One of the great advantages of Data Science Analytics Platforms is their ability to analyze diverse types of data. Today, we want to move to the outer edge of the alphabet and look into data from the Zika virus. Our analysis is inspired by the Microreact project “Zika virus in the Americas” and is a nice use case for the exploration of epidemiological data with our analytics platform.

Epidemiology is the study of the distribution and determinants of health-related states or events. In this post, therefore, we will answer the question: What routes did the Zika virus take as it spread across the globe, and how did its genetic makeup change the way it did? To this end, we will investigate and visualize both geolocational and phylogenetic data from the Zika virus. Using generic JavaScript nodes, we will create our own dynamic views and wrap them into a composite interactive view.

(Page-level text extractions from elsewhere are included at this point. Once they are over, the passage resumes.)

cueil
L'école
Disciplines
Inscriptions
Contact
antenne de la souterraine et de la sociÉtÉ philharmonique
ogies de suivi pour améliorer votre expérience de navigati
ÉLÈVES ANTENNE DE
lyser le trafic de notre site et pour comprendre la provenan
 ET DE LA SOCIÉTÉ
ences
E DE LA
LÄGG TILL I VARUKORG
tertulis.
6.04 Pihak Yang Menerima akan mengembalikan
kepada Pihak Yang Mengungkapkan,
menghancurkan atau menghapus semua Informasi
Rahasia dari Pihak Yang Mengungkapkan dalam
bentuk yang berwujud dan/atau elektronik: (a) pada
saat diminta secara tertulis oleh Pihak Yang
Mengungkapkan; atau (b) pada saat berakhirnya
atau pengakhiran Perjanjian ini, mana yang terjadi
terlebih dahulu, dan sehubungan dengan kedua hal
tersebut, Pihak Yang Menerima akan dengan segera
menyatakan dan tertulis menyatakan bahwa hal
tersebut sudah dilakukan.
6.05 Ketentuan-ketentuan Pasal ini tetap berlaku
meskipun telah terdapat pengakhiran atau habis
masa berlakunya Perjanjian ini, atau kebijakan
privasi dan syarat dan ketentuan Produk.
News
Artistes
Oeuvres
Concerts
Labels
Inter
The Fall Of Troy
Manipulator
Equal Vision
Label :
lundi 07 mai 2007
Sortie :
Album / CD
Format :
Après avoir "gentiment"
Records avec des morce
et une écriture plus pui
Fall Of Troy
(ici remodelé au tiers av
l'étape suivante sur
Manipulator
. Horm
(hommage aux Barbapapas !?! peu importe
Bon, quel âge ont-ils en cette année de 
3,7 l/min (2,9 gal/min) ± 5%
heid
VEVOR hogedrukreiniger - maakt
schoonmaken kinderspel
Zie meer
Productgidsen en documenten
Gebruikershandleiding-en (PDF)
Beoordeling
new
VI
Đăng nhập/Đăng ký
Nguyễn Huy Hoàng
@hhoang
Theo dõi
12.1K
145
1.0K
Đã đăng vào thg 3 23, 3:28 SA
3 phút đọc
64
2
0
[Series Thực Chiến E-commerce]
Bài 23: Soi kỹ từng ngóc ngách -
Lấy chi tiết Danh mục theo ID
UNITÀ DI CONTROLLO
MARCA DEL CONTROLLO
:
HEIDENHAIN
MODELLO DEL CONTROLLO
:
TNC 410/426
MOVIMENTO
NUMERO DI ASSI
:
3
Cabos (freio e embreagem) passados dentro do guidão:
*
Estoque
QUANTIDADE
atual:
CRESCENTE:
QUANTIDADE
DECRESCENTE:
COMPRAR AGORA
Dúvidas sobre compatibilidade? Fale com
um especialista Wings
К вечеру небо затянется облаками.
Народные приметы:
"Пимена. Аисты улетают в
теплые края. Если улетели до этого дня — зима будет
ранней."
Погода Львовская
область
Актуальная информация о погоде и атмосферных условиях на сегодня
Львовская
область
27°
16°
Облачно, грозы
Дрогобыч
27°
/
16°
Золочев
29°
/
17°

Even if you deal with very different data on a day-to-day basis, this blog post is still of high value, as we show how to increase the flexibility of your analysis using interactive generic JavaScript views.

Zika Virus

Image Source: KNIME

Zika virus (ZIKV) is an RNA virus with a 10.7 kb (kilobase pairs) genome encoding a single polyprotein; it is transmitted among humans by mosquitoes. It is named after the Zika forest in Uganda, where the virus was first isolated in 1947 from a sentinel rhesus monkey. In humans, the ZIKV infection typically causes Zika fever accompanied by a maculopapular rash, headache, conjunctivitis, and myalgia.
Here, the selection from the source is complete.